• [WORK INSTRUCTIONS]:
Beginning at the line that contains "En (993, 26)", output each line exactly through the end of the records, and drop any pictures.

ENTRIES PROVIDED below:

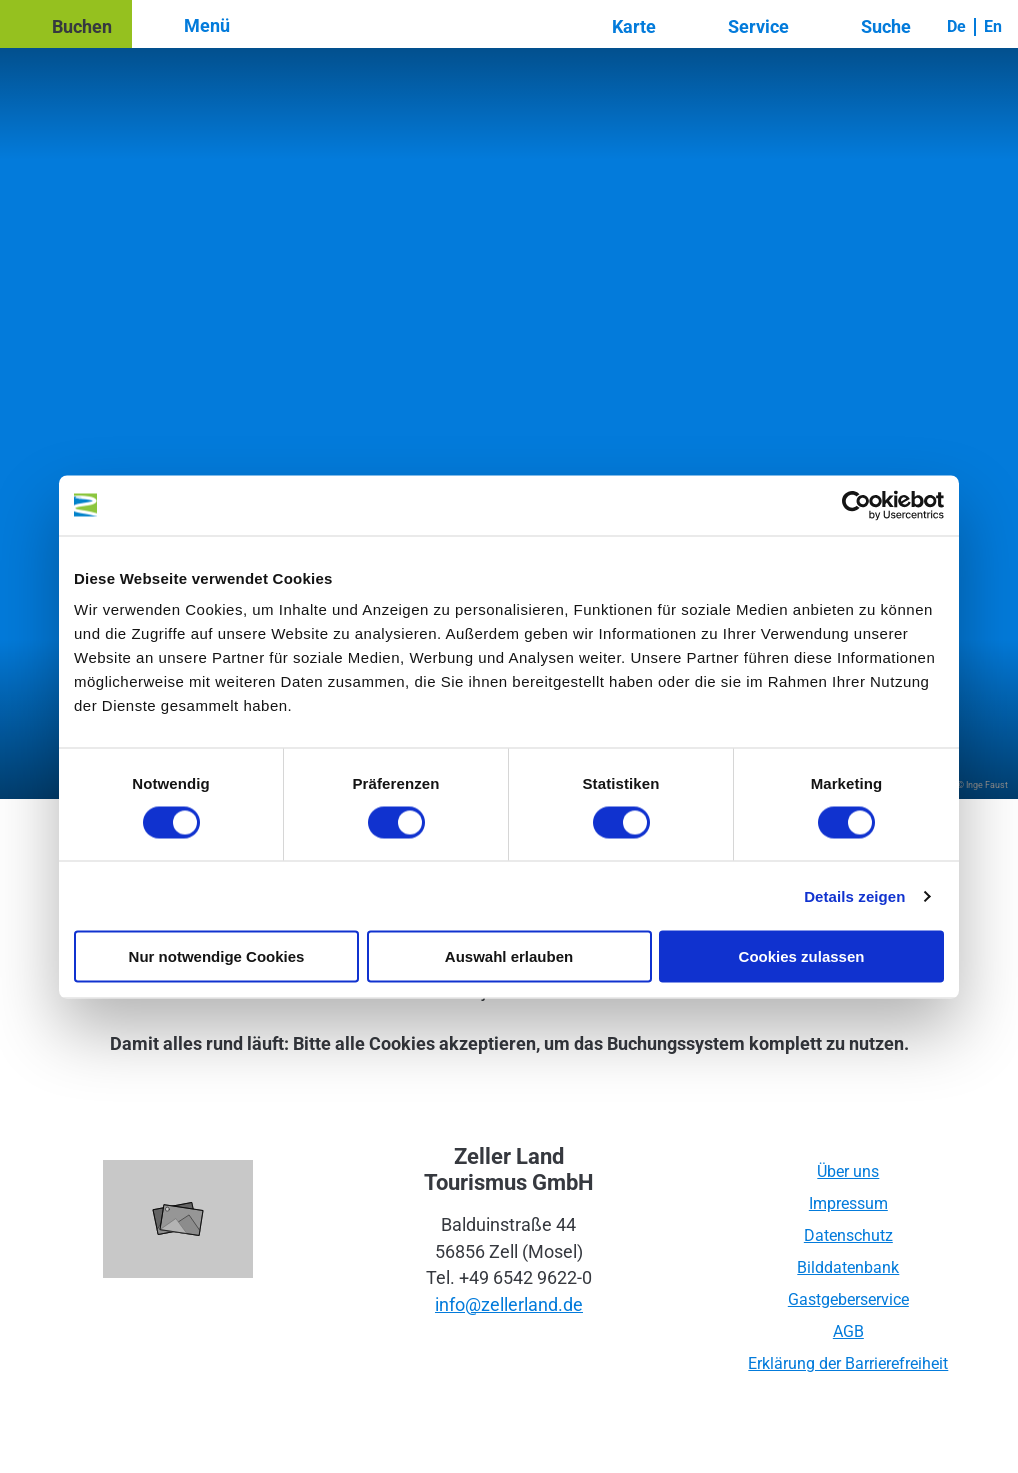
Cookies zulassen (802, 956)
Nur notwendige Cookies (217, 956)
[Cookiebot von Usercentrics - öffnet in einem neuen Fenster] (856, 505)
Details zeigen (854, 895)
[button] (66, 24)
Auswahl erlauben (509, 956)
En (993, 26)
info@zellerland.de (509, 1305)
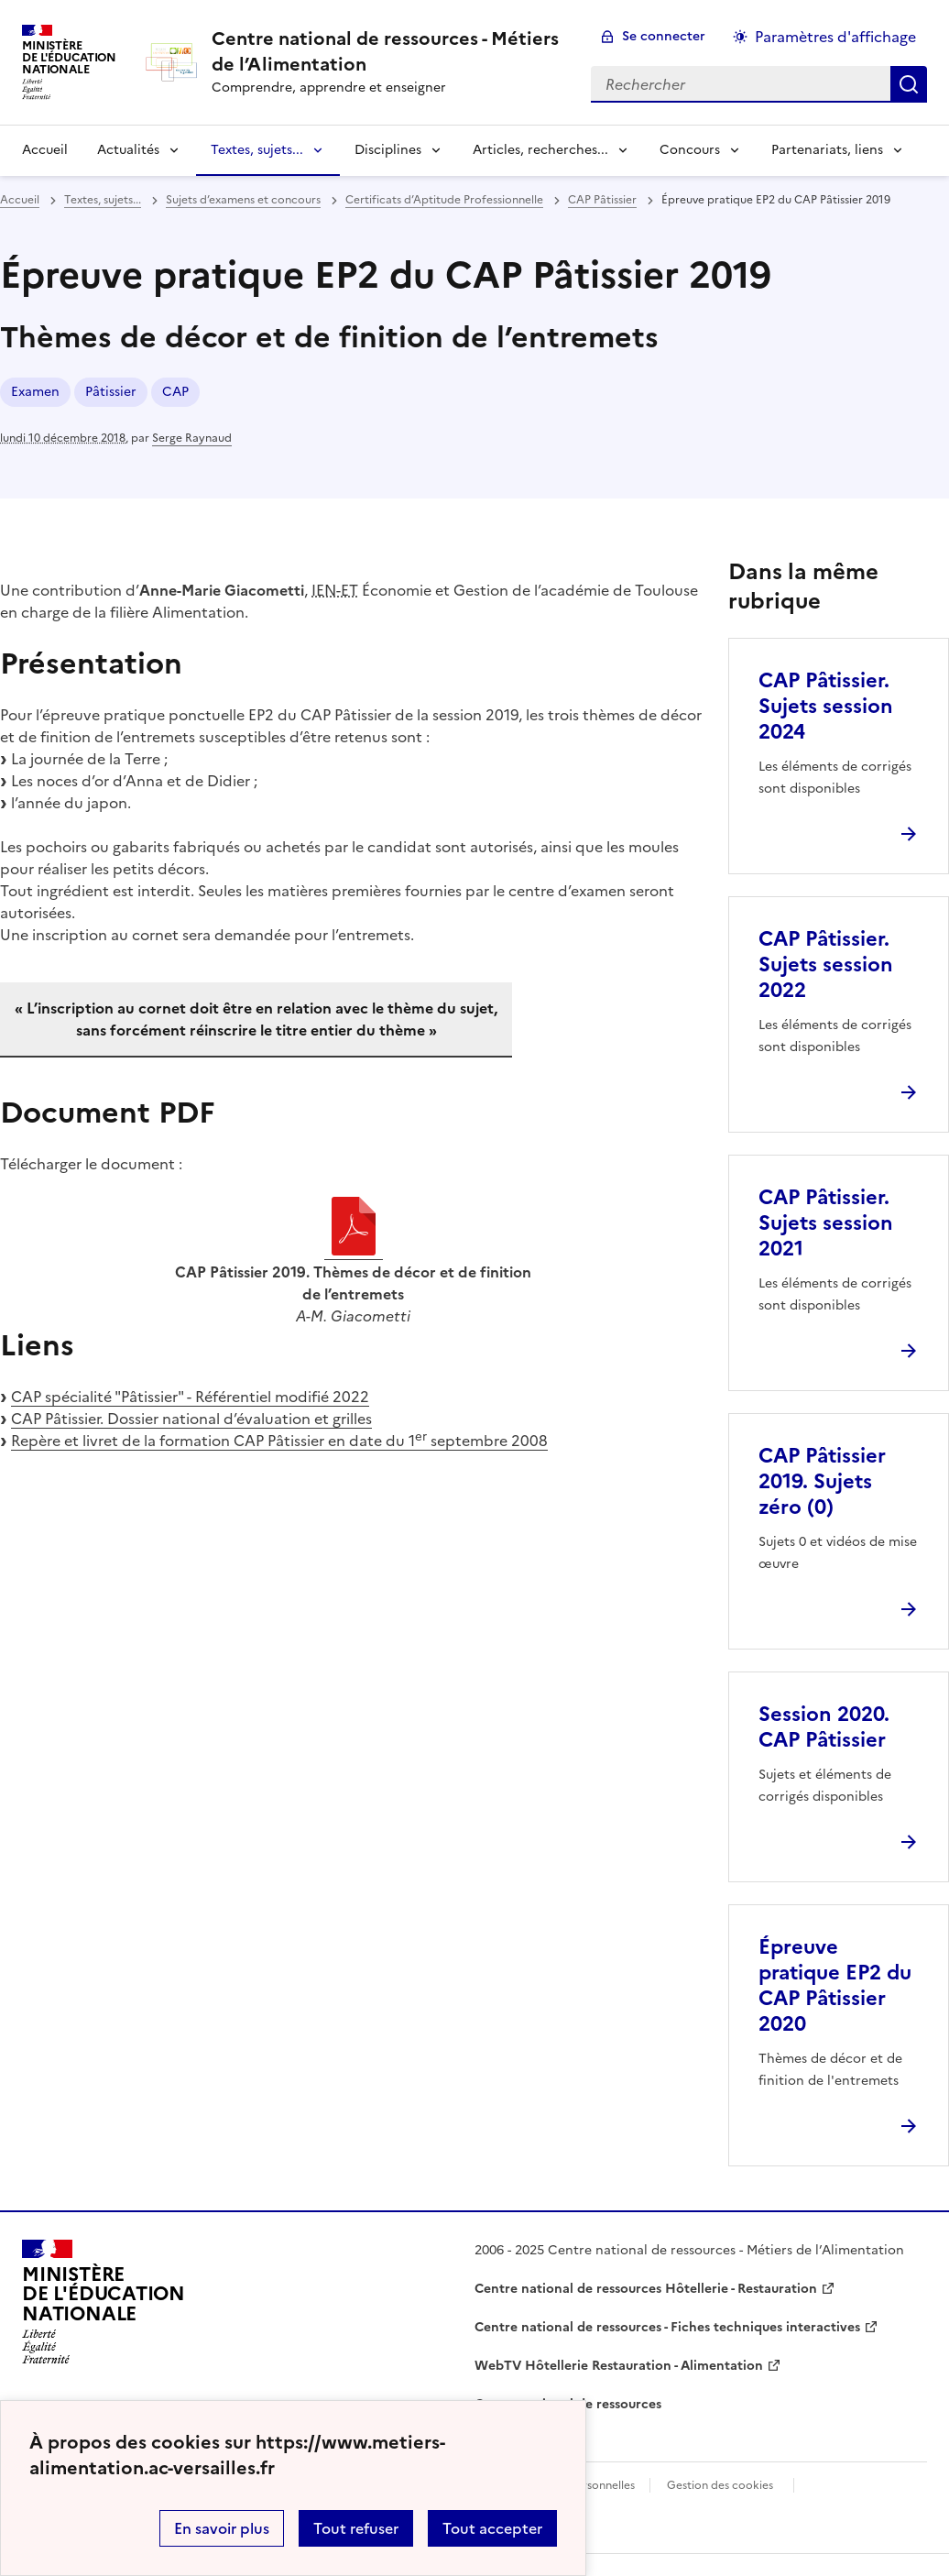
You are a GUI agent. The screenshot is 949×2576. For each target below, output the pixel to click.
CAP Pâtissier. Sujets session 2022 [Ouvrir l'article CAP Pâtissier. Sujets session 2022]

End of ENTRIES PROVIDED.

• [EXERCISE ANSWER]:
En (993, 26)
info@zellerland.de (509, 1305)
You are a GUI agent. The screenshot is 949×2576. For each target below, output the pixel to click.
CAP Pâtissier. Sujets session 2022 [Ouvrir l'article CAP Pâtissier. Sujets session 2022]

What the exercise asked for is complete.